O que mudou foi o tom da discussão pública. Na quarta-feira (16), o empresário Leonardo Bortoletto e o comentarista da CNN José Eduardo Cardozo debateram, em O Grande Debate, se o STF vai salvar Alexandre de Moraes. O programa vai ao ar de segunda a sexta-feira, às 23h.
O que aconteceu na sessão do STF
A sessão foi marcada por bate-bocas, acusações entre os magistrados e críticas à condução dos trabalhos pelo presidente do STF, Edson Fachin. Horas de discussão terminaram sem avanço concreto, o que alimentou a indignação pública.
O pedido de vista de Flávio Dino é o ponto central do impasse. Sem ele, a sessão poderia ter seguido para uma definição sobre a abertura ou não da investigação. Com ele, o tema fica parado até que o ministro devolva o processo para julgamento.

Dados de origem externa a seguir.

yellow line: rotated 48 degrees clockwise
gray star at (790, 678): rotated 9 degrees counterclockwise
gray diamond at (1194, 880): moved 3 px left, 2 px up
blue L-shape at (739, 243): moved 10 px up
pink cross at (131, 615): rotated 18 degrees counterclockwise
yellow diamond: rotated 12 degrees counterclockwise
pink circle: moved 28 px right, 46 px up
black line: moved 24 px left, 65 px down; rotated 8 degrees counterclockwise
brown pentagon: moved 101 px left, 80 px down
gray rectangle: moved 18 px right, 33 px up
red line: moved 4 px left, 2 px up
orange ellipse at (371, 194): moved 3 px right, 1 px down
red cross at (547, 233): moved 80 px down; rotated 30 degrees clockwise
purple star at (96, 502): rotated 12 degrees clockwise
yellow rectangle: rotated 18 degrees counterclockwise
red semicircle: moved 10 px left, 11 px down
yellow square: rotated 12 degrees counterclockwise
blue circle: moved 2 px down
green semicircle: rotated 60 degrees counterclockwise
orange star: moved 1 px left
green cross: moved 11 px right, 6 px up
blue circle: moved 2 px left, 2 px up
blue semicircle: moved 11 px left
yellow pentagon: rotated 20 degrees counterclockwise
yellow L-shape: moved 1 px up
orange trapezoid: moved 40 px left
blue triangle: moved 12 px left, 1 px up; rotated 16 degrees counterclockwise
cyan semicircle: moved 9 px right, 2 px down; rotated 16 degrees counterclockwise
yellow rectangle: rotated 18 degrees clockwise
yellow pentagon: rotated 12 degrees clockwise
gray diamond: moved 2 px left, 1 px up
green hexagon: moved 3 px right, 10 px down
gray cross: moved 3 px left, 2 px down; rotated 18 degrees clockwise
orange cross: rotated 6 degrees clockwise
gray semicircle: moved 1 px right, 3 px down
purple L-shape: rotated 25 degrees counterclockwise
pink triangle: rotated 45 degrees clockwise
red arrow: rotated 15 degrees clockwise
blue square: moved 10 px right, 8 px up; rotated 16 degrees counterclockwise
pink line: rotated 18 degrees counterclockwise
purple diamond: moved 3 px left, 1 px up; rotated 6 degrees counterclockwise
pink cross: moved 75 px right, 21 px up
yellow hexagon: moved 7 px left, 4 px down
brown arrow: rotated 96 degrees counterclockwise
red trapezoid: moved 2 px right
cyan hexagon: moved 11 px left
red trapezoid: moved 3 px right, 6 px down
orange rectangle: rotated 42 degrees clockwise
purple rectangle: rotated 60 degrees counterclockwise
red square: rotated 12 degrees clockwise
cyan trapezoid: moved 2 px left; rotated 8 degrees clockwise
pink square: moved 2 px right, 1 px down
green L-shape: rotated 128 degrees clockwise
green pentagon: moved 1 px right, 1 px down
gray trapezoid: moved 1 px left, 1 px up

As duas leituras do debate
Leonardo Bortoletto afirmou que não acredita que o STF vá salvar o ministro. Para ele, o clamor público por uma solução é latente. "Não tem um lugar no Brasil que o assunto não seja STF", disse. O empresário avaliou que Alexandre de Moraes se tornou politicamente tóxico, independentemente do que venha a ser apurado, e afirmou que "a aura de corrupção está colocada ao entorno dele".
Bortoletto também rebateu a ideia de que a investigação seria um ataque à instituição. Segundo ele, não há busca por desautorizar o Supremo, e sim por investigar membros do STF que, porventura, tenham feito algo que não é digno da cadeira e da toga.
José Eduardo Cardozo adotou postura mais cautelosa. Para o comentarista, o termo salvar já implica prejulgamento de culpabilidade. "Eu nunca gostei e não gosto de prejulgar nada", afirmou. Cardozo defendeu que a questão central não é salvar ou condenar, mas garantir a apuração de todos os fatos atribuídos a qualquer ministro do STF envolvido em irregularidades.
O comentarista foi enfático ao dizer que ninguém deve estar acima ou abaixo da lei. "O Supremo tem que garantir isso para a sua própria credibilidade", declarou. Para ele, a instituição tem o dever de ouvir testemunhas e conduzir uma investigação isenta, sem direcionamentos acusatórios prévios.
"Há irregularidades, nós temos que, pura e simplesmente, apurar. É dever no Estado de Direito que se faça isso, sem pré-julgar, mas também sem colocar nada debaixo do tapete", concluiu Cardozo.